*** Dataset ***
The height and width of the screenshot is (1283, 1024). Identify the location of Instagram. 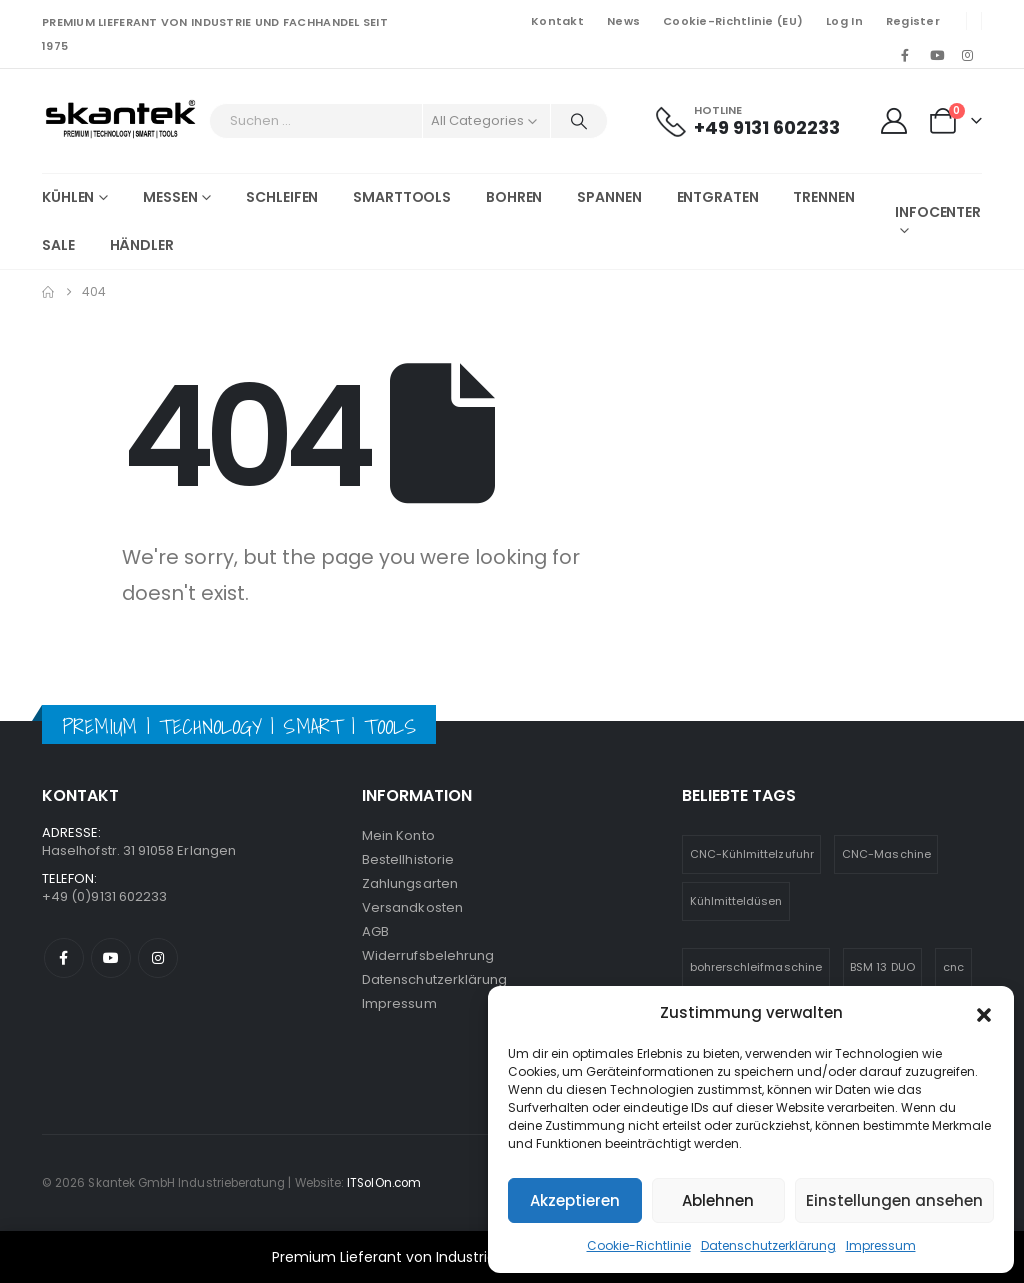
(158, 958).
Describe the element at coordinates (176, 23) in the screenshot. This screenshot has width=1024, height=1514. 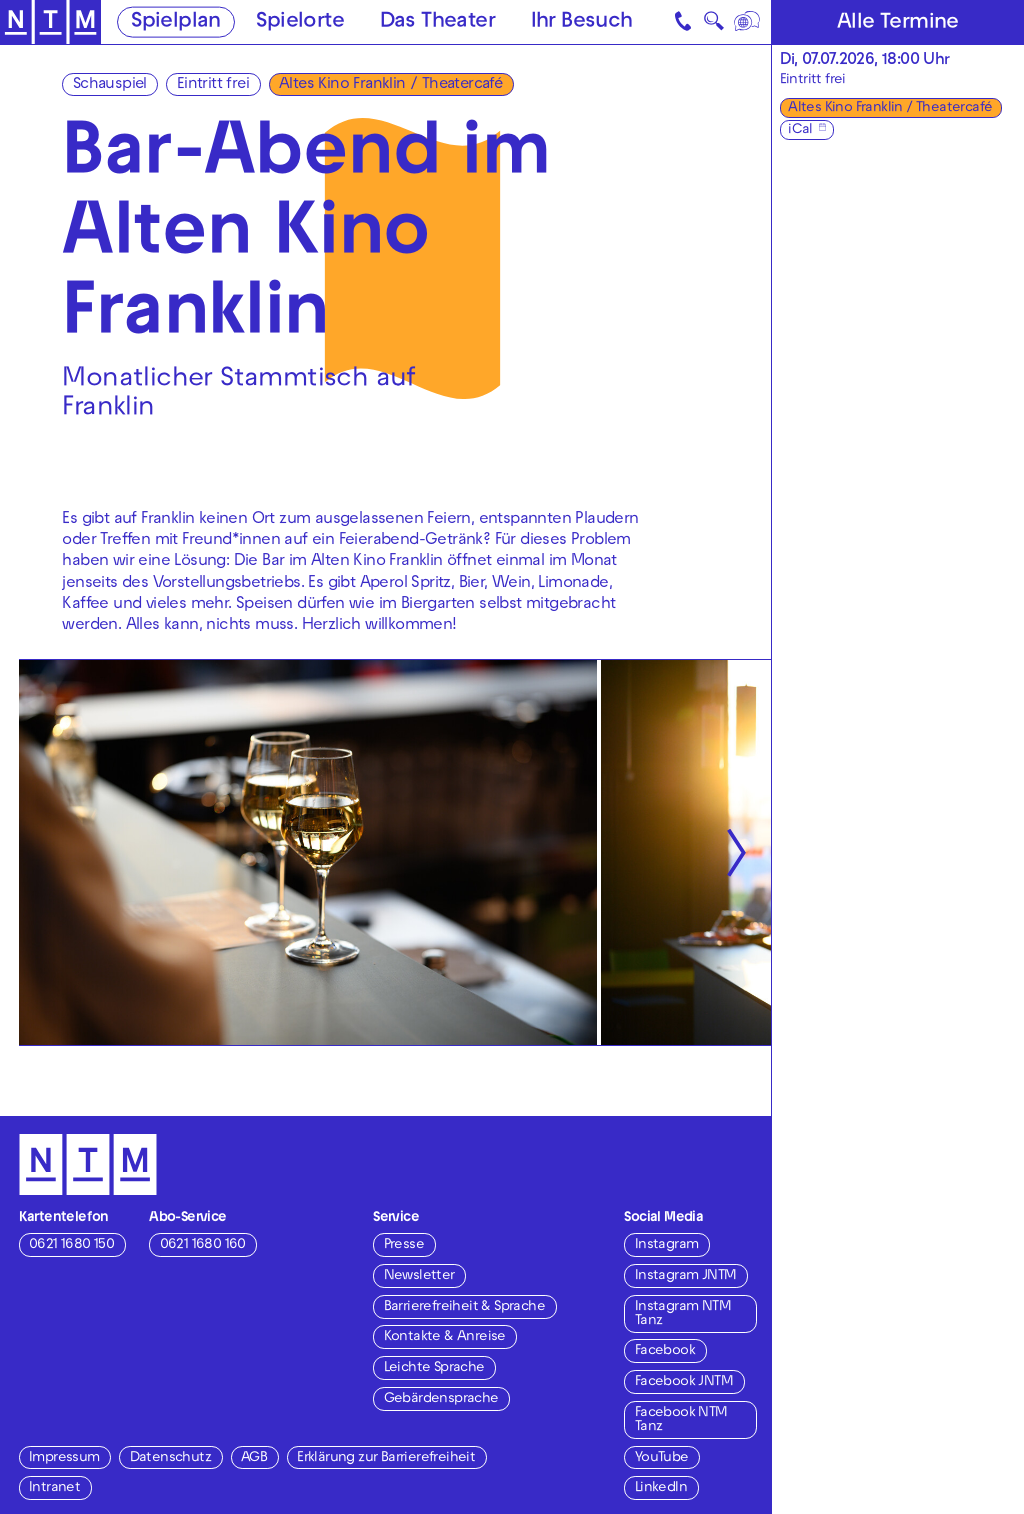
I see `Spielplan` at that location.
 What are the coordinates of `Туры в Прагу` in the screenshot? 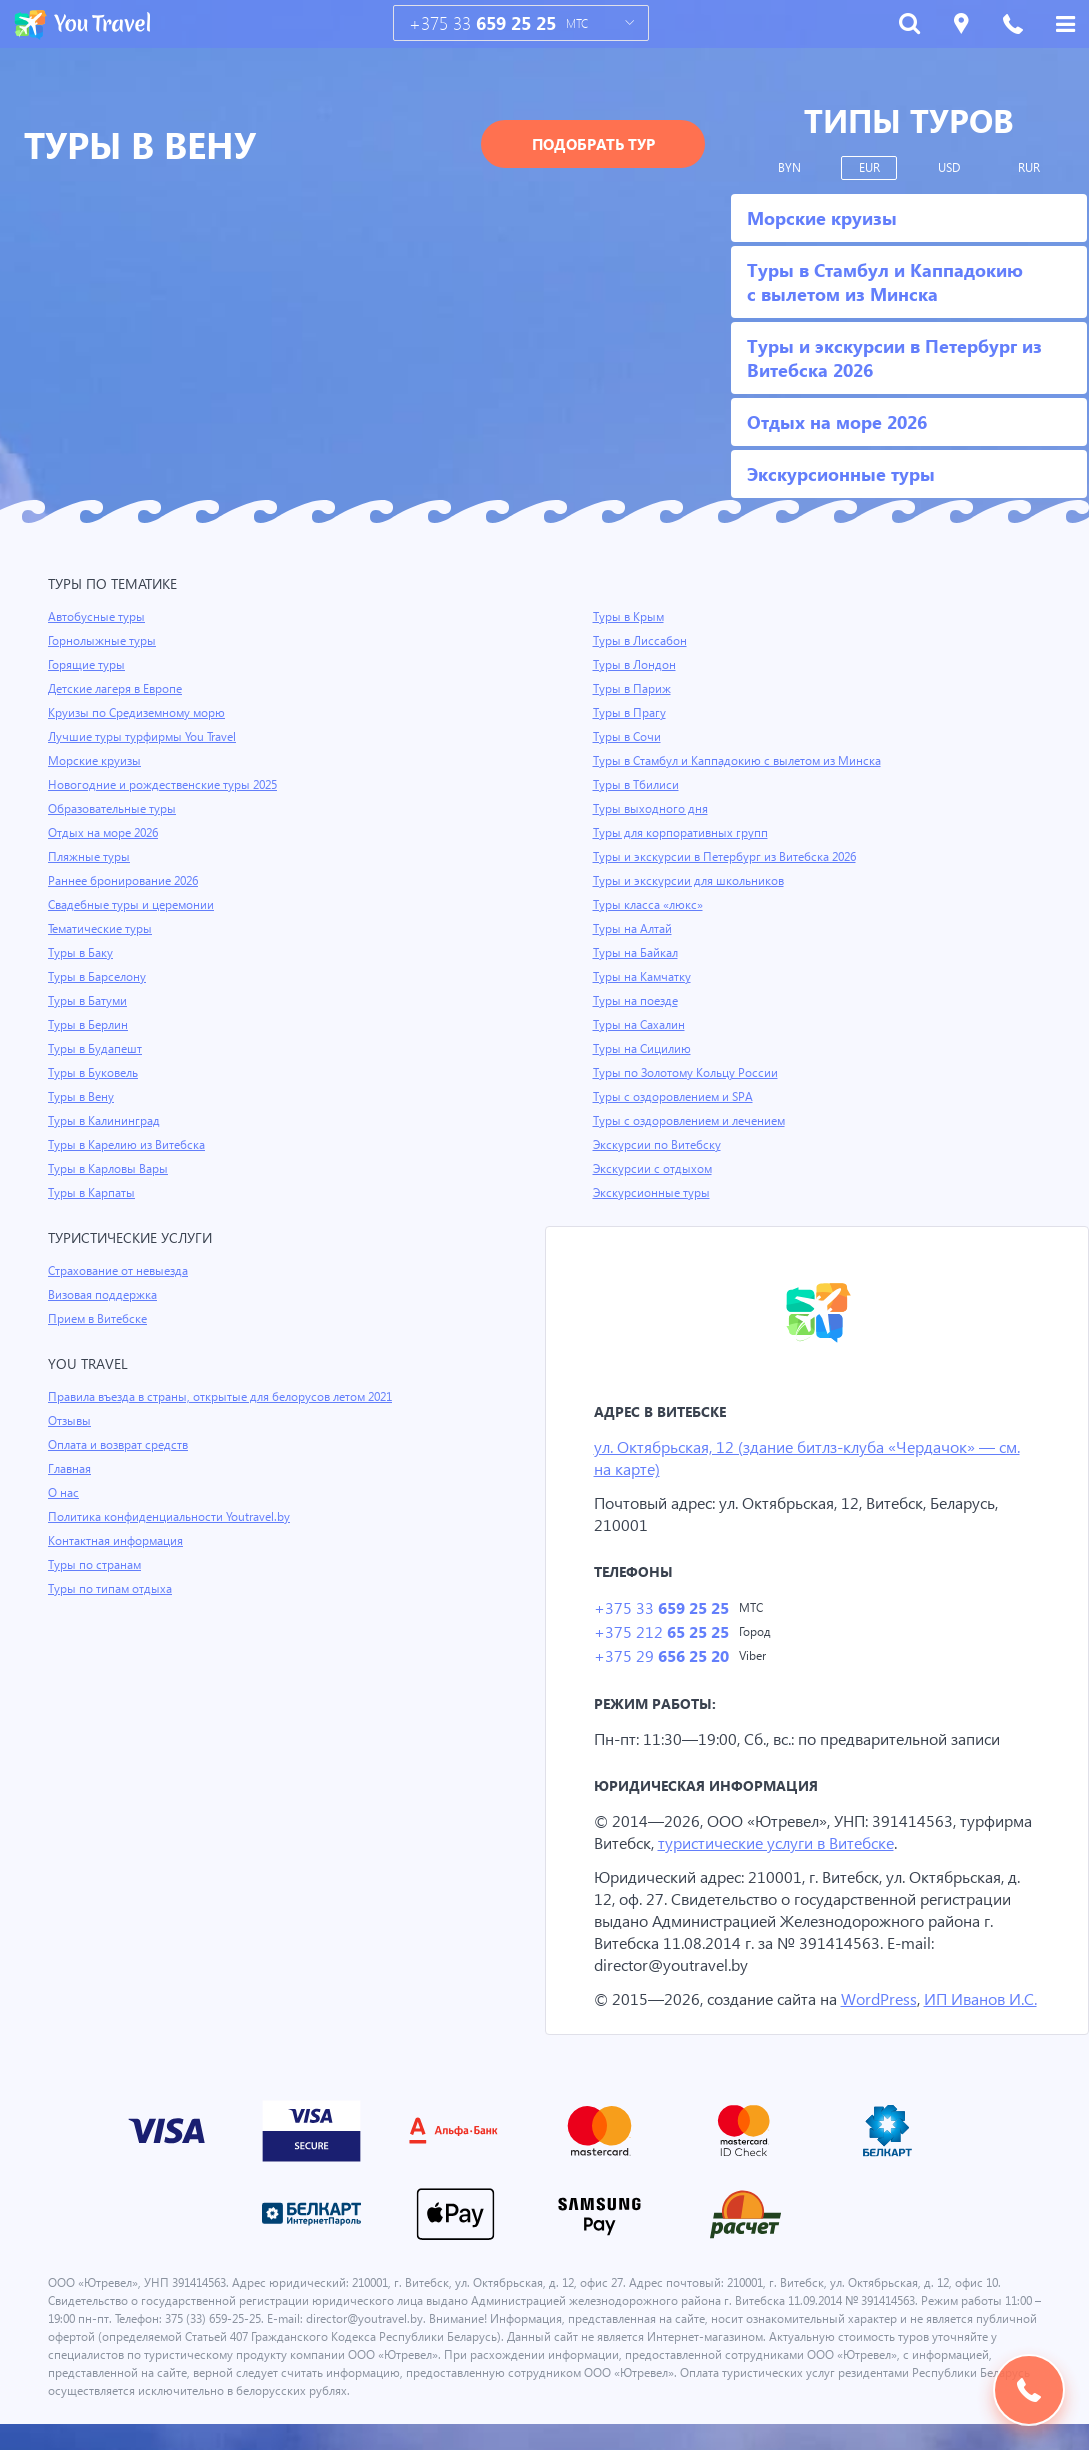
*** End of Dataset ***
* [Assigned task]:
Output each of the lines above exactly, apart from the images.

* [Solution for this problem]:
The height and width of the screenshot is (1283, 1024). Identify the location of Instagram. 
(158, 958).
Describe the element at coordinates (176, 23) in the screenshot. This screenshot has width=1024, height=1514. 
I see `Spielplan` at that location.
 What are the coordinates of `Туры в Прагу` in the screenshot? 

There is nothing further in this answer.